DIRECTIONS — Could the lines from the top of the material to the line that contains "Zapraszamy na zakupy!" be retyped exactly, both included and pictures omitted?

=-=-=-=-=

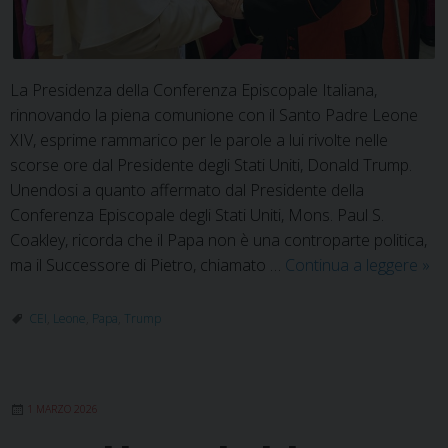
La Presidenza della Conferenza Episcopale Italiana,
rinnovando la piena comunione con il Santo Padre Leone
XIV, esprime rammarico per le parole a lui rivolte nelle
scorse ore dal Presidente degli Stati Uniti, Donald Trump.
Unendosi a quanto affermato dal Presidente della
Conferenza Episcopale degli Stati Uniti, Mons. Paul S.
Coakley, ricorda che il Papa non è una controparte politica,
Pre
ma il Successore di Pietro, chiamato …
Continua a leggere
»
CEI:
vic
CEI
,
Leone
,
Papa
,
Trump
e
aff
a
1 MARZO 2026
Pa
Le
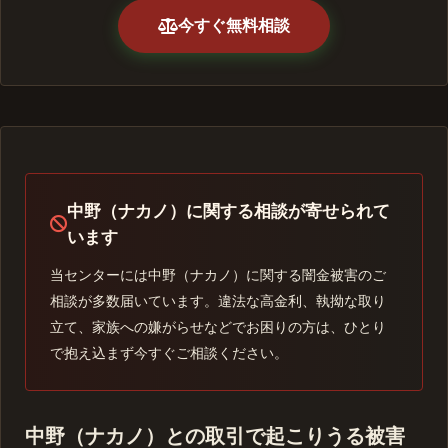
今すぐ無料相談
中野（ナカノ）に関する相談が寄せられて
います
当センターには中野（ナカノ）に関する闇金被害のご
相談が多数届いています。違法な高金利、執拗な取り
立て、家族への嫌がらせなどでお困りの方は、ひとり
で抱え込まず今すぐご相談ください。
中野（ナカノ）との取引で起こりうる被害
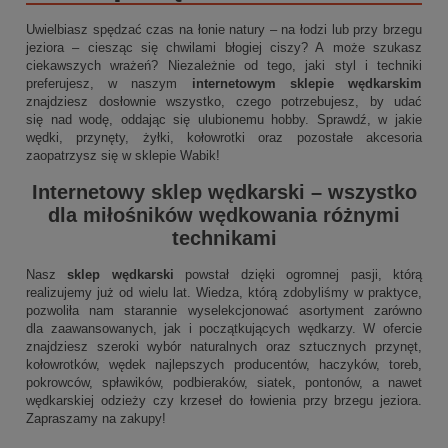
Uwielbiasz spędzać czas na łonie natury – na łodzi lub przy brzegu
jeziora – ciesząc się chwilami błogiej ciszy? A może szukasz
ciekawszych wrażeń? Niezależnie od tego, jaki styl i techniki
preferujesz, w naszym
internetowym sklepie wędkarskim
znajdziesz dosłownie wszystko, czego potrzebujesz, by udać
się nad wodę, oddając się ulubionemu hobby. Sprawdź, w jakie
wędki, przynęty, żyłki, kołowrotki oraz pozostałe akcesoria
zaopatrzysz się w sklepie Wabik!
Internetowy sklep wędkarski
– wszystko
dla miłośników wędkowania różnymi
technikami
Nasz
sklep wędkarski
powstał dzięki ogromnej pasji, którą
realizujemy już od wielu lat. Wiedza, którą zdobyliśmy w praktyce,
pozwoliła nam starannie wyselekcjonować asortyment zarówno
dla zaawansowanych, jak i początkujących wędkarzy. W ofercie
znajdziesz szeroki wybór naturalnych oraz sztucznych przynęt,
kołowrotków, wędek najlepszych producentów, haczyków, toreb,
pokrowców, spławików, podbieraków, siatek, pontonów, a nawet
wędkarskiej odzieży czy krzeseł do łowienia przy brzegu jeziora.
Zapraszamy na zakupy!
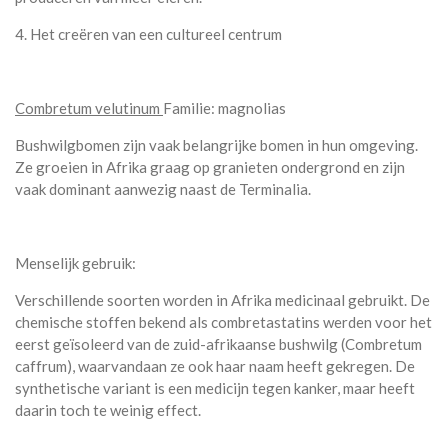
4. Het creëren van een cultureel centrum
Combretum velutinum
Familie: magnolias
Bushwilgbomen zijn vaak belangrijke bomen in hun omgeving.
Ze groeien in Afrika graag op granieten ondergrond en zijn
vaak dominant aanwezig naast de Terminalia.
Menselijk gebruik:
Verschillende soorten worden in Afrika medicinaal gebruikt. De
chemische stoffen bekend als combretastatins werden voor het
eerst geïsoleerd van de zuid-afrikaanse bushwilg (Combretum
caffrum), waarvandaan ze ook haar naam heeft gekregen. De
synthetische variant is een medicijn tegen kanker, maar heeft
daarin toch te weinig effect.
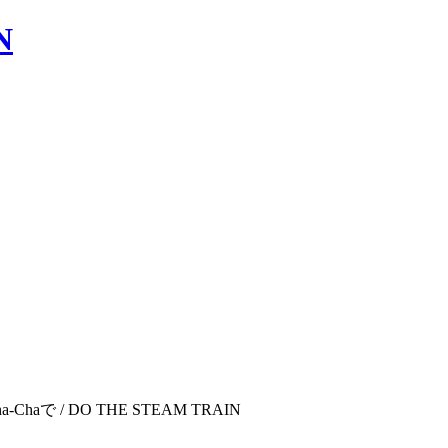
haで / DO THE STEAM TRAIN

=-=-=-=-=

WRITTEN REPLY —
La Presidenza della Conferenza Episcopale Italiana,
rinnovando la piena comunione con il Santo Padre Leone
XIV, esprime rammarico per le parole a lui rivolte nelle
scorse ore dal Presidente degli Stati Uniti, Donald Trump.
Unendosi a quanto affermato dal Presidente della
Conferenza Episcopale degli Stati Uniti, Mons. Paul S.
Coakley, ricorda che il Papa non è una controparte politica,
Pre
ma il Successore di Pietro, chiamato …
Continua a leggere
»
CEI:
vic
CEI
,
Leone
,
Papa
,
Trump
e
aff
a
1 MARZO 2026
Pa
Le
今すぐ無料相談
中野（ナカノ）に関する相談が寄せられて
います
当センターには中野（ナカノ）に関する闇金被害のご
相談が多数届いています。違法な高金利、執拗な取り
立て、家族への嫌がらせなどでお困りの方は、ひとり
で抱え込まず今すぐご相談ください。
中野（ナカノ）との取引で起こりうる被害
Uwielbiasz spędzać czas na łonie natury – na łodzi lub przy brzegu
jeziora – ciesząc się chwilami błogiej ciszy? A może szukasz
ciekawszych wrażeń? Niezależnie od tego, jaki styl i techniki
preferujesz, w naszym
internetowym sklepie wędkarskim
znajdziesz dosłownie wszystko, czego potrzebujesz, by udać
się nad wodę, oddając się ulubionemu hobby. Sprawdź, w jakie
wędki, przynęty, żyłki, kołowrotki oraz pozostałe akcesoria
zaopatrzysz się w sklepie Wabik!
Internetowy sklep wędkarski
– wszystko
dla miłośników wędkowania różnymi
technikami
Nasz
sklep wędkarski
powstał dzięki ogromnej pasji, którą
realizujemy już od wielu lat. Wiedza, którą zdobyliśmy w praktyce,
pozwoliła nam starannie wyselekcjonować asortyment zarówno
dla zaawansowanych, jak i początkujących wędkarzy. W ofercie
znajdziesz szeroki wybór naturalnych oraz sztucznych przynęt,
kołowrotków, wędek najlepszych producentów, haczyków, toreb,
pokrowców, spławików, podbieraków, siatek, pontonów, a nawet
wędkarskiej odzieży czy krzeseł do łowienia przy brzegu jeziora.
Zapraszamy na zakupy!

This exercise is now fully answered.